- _What you have to do_: Quote the records that follow in full and exactly; leave out the pictures.

- _Records_:
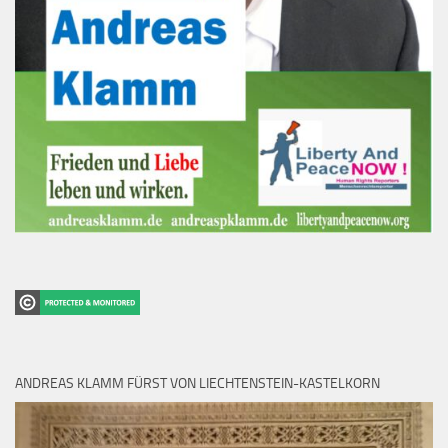
ANDREAS KLAMM FÜRST VON LIECHTENSTEIN-KASTELKORN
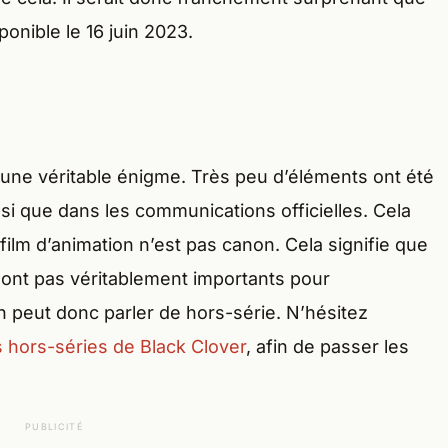
ponible le 16 juin 2023.
 une véritable énigme. Très peu d’éléments ont été
si que dans les communications officielles. Cela
film d’animation n’est pas canon. Cela signifie que
sont pas véritablement importants pour
’on peut donc parler de hors-série. N’hésitez
s hors-séries de Black Clover
, afin de passer les
PUBLICITÉ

- _Exercise solution_:
ANDREAS KLAMM FÜRST VON LIECHTENSTEIN-KASTELKORN
ponible le 16 juin 2023.
 une véritable énigme. Très peu d’éléments ont été
si que dans les communications officielles. Cela
film d’animation n’est pas canon. Cela signifie que
sont pas véritablement importants pour
’on peut donc parler de hors-série. N’hésitez
s hors-séries de Black Clover
, afin de passer les
PUBLICITÉ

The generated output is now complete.